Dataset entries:
______

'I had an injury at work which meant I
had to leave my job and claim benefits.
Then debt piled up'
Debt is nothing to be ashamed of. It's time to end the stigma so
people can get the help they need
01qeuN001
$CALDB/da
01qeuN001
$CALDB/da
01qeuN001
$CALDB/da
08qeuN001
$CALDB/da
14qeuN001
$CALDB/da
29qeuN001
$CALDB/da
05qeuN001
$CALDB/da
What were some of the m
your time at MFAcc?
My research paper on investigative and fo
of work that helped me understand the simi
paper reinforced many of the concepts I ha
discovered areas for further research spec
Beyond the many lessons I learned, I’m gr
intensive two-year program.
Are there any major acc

______

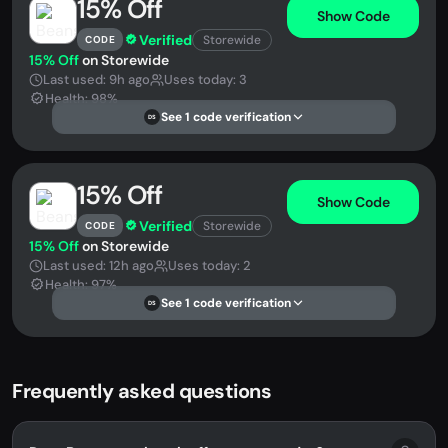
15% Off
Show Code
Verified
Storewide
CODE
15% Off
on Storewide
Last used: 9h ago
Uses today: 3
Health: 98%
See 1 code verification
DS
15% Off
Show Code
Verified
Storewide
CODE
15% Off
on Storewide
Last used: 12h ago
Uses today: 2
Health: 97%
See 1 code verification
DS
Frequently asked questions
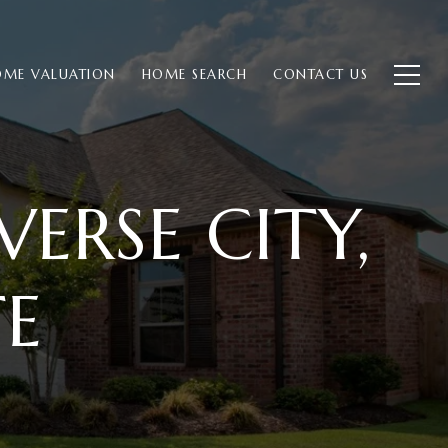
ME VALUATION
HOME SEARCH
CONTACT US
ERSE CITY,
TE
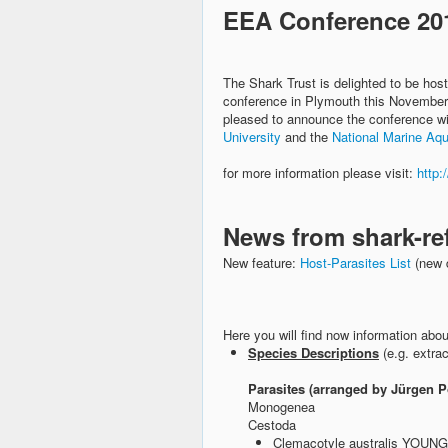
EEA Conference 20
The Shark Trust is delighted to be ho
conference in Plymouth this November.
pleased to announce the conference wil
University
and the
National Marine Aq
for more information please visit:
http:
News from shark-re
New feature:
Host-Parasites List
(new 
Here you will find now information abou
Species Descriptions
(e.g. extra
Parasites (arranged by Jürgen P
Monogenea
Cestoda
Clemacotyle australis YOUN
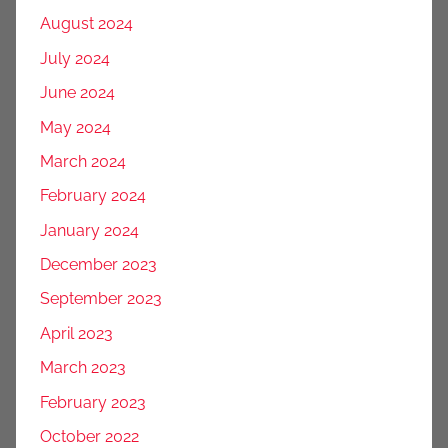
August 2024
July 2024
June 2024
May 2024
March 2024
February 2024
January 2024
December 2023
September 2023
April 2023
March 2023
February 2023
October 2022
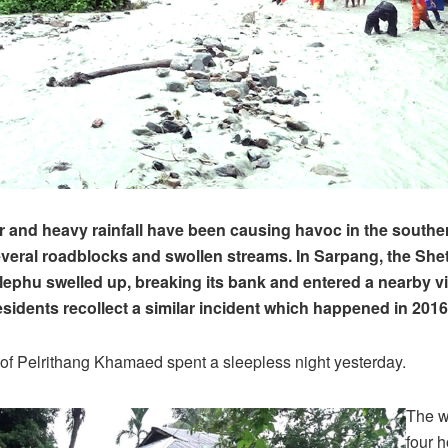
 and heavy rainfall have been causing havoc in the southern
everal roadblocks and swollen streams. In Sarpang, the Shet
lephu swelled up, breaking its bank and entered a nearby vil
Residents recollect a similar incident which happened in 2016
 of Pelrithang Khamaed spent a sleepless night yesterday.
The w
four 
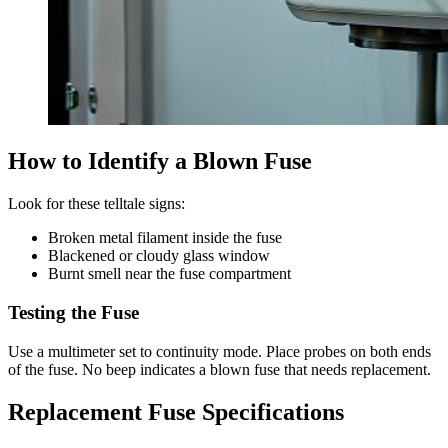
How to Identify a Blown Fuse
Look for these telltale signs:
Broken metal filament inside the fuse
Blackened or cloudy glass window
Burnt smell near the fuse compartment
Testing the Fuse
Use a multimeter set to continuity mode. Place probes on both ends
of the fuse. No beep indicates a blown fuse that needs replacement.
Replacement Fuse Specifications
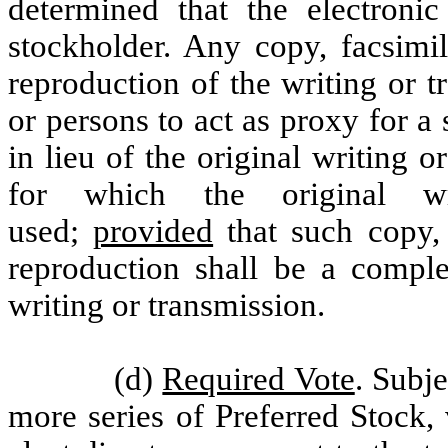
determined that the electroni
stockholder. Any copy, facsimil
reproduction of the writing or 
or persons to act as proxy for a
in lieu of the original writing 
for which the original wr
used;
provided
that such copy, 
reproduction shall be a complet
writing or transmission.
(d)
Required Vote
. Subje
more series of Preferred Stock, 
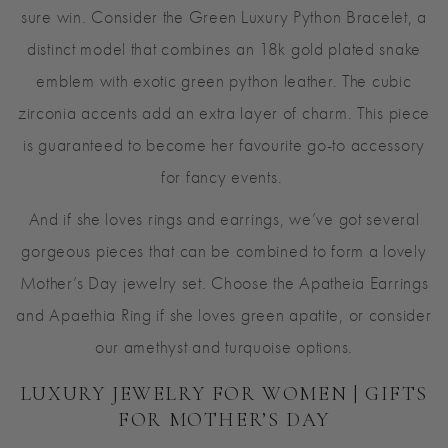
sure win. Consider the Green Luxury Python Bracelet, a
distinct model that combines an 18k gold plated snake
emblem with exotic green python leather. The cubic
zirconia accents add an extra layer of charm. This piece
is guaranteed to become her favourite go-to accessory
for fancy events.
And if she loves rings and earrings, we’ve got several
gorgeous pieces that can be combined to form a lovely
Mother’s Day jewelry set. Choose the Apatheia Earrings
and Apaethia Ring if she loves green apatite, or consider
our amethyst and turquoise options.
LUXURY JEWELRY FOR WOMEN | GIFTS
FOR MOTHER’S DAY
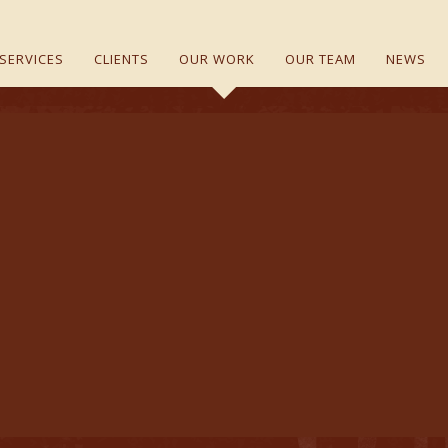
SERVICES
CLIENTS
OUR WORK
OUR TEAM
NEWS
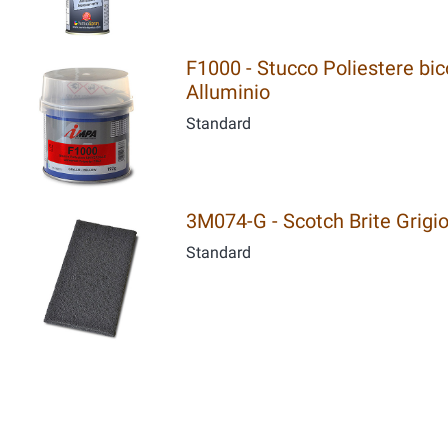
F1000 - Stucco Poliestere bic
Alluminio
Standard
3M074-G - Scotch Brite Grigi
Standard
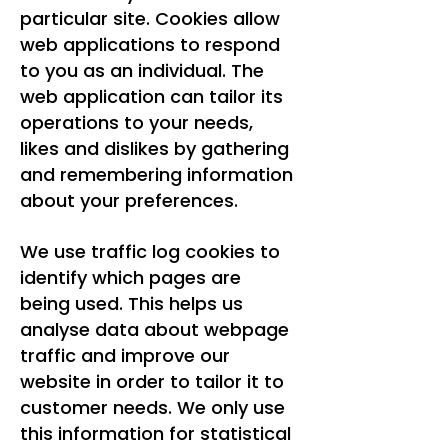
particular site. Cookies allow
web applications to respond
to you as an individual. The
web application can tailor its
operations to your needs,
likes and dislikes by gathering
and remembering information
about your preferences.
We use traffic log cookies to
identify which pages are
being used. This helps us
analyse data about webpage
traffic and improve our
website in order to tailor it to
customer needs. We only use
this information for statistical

______

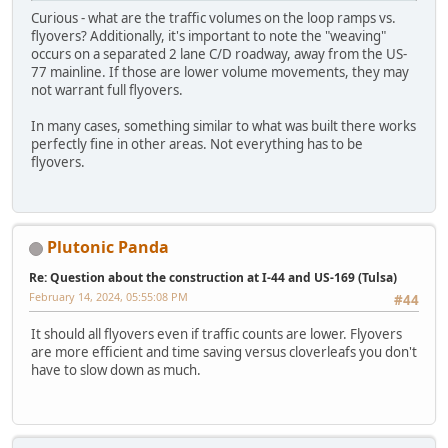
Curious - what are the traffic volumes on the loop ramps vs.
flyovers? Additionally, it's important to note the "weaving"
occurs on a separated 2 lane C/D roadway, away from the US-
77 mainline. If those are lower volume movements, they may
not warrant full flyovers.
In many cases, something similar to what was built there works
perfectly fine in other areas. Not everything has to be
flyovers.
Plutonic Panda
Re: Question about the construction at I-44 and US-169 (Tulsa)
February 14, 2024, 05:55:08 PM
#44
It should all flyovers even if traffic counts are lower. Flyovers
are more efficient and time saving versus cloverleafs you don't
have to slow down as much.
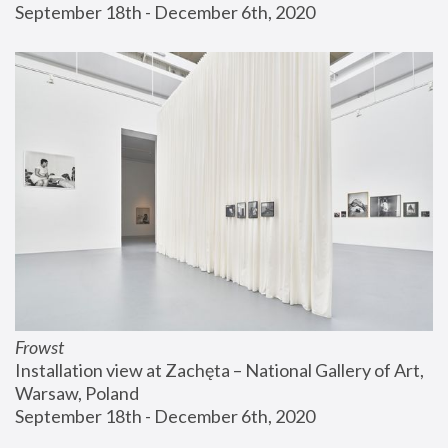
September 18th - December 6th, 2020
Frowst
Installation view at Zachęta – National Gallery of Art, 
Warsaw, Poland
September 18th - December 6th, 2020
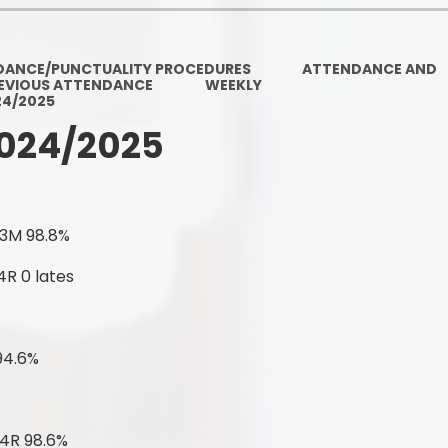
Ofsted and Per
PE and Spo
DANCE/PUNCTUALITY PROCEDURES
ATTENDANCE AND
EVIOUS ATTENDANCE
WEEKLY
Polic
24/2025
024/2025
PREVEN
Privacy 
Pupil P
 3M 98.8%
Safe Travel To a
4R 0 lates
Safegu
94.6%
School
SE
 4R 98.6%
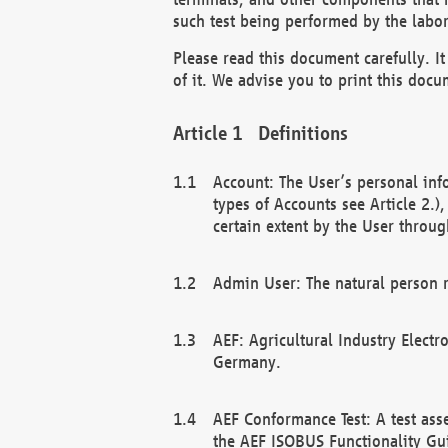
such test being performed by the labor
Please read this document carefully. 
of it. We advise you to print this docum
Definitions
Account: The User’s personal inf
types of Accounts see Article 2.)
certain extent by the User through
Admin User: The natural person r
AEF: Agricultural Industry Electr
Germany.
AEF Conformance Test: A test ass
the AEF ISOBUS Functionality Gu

______

> [Prompt] What lines above run from the one with "Installation view at" to the one with "the AEF ISOBUS Functionality Gu"? Give them again exactly, ends included, and leave the pictures out.

> [Solved exercise]
Installation view at Zachęta – National Gallery of Art, 
Warsaw, Poland
September 18th - December 6th, 2020
Ofsted and Per
PE and Spo
DANCE/PUNCTUALITY PROCEDURES
ATTENDANCE AND
EVIOUS ATTENDANCE
WEEKLY
Polic
24/2025
024/2025
PREVEN
Privacy 
Pupil P
 3M 98.8%
Safe Travel To a
4R 0 lates
Safegu
94.6%
School
SE
 4R 98.6%
such test being performed by the labor
Please read this document carefully. 
of it. We advise you to print this docum
Definitions
Account: The User’s personal inf
types of Accounts see Article 2.)
certain extent by the User through
Admin User: The natural person r
AEF: Agricultural Industry Electr
Germany.
AEF Conformance Test: A test ass
the AEF ISOBUS Functionality Gu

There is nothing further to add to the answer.